Not able to fetch Rich text content control if page break is added

saurabh.arora · April 28, 2022, 6:21pm

Hi Team,

I have 2 documents , one with page break and other without page break. I am able to extract rich text content control from document without page break.I am using the following code base :

public static void main(String... args) throws Exception {
        com.aspose.words.License license = new com.aspose.words.License();
        license.setLicense("/home/saurabharora/aspose-licence.xml");
        Document document = new Document("/home/saurabharora/Downloads/Schedule 3 Without page break.docx");
        for (Object st : document.getChildNodes(NodeType.STRUCTURED_DOCUMENT_TAG, true)) {
            StructuredDocumentTag std = (StructuredDocumentTag) st;
            if ((std.getSdtType() == SdtType.RICH_TEXT)) {
                System.out.println(std.getTag());
                System.out.println(std.getTitle());
                System.out.println(std.getText());

            }
        }

    }

…
I get the following output for document without page break :

BASIC__1001__25425__138__138
Schedule
For and on behalf ofProvider Legal Entity  (Recipient)aa Name: Provider Legal Entity Signatory: aa Title: Provider Legal Entity Signatory Title:  aa Date of Signature: [  ]  aa

..............

For other document (with page break), there is no output.

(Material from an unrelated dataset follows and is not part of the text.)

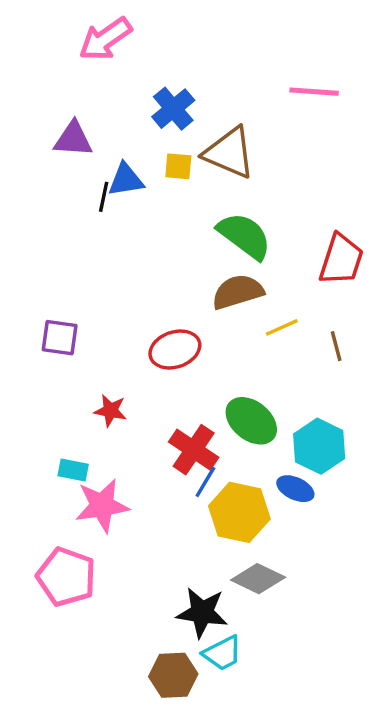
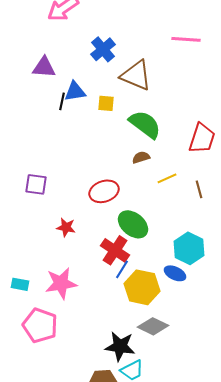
yellow square: (178, 166) -> (106, 103), moved
brown semicircle: (238, 292) -> (141, 157), size x0.6
green ellipse: (251, 421) -> (133, 224), moved
cyan rectangle: (73, 470) -> (20, 284), moved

Attaching document for your reference.
Schedule 3.zip (36.3 KB)

Please help .

alexey.noskov · April 29, 2022, 5:23am

@saurabh.arora In the first case (document without section breaks) you can use Node.toString method t get whole content of the structured document tag:

if ((std.getSdtType() == SdtType.RICH_TEXT)) {
    System.out.println(std.getTag());
    System.out.println(std.getTitle());
    TxtSaveOptions opt = new TxtSaveOptions();
    opt.setPreserveTableLayout(true);
    System.out.println(std.toString(opt));
}

The second document case is more complex because there are section breaks in the structured document tag. In this case Aspose.Words represents such SDTs with StructuredDocumentTagRangeStart and StructuredDocumentTagRangeEnd nodes.

So in this case, you need to extract content between these two nodes. Please see our documentation to learn how to extract content between nodes.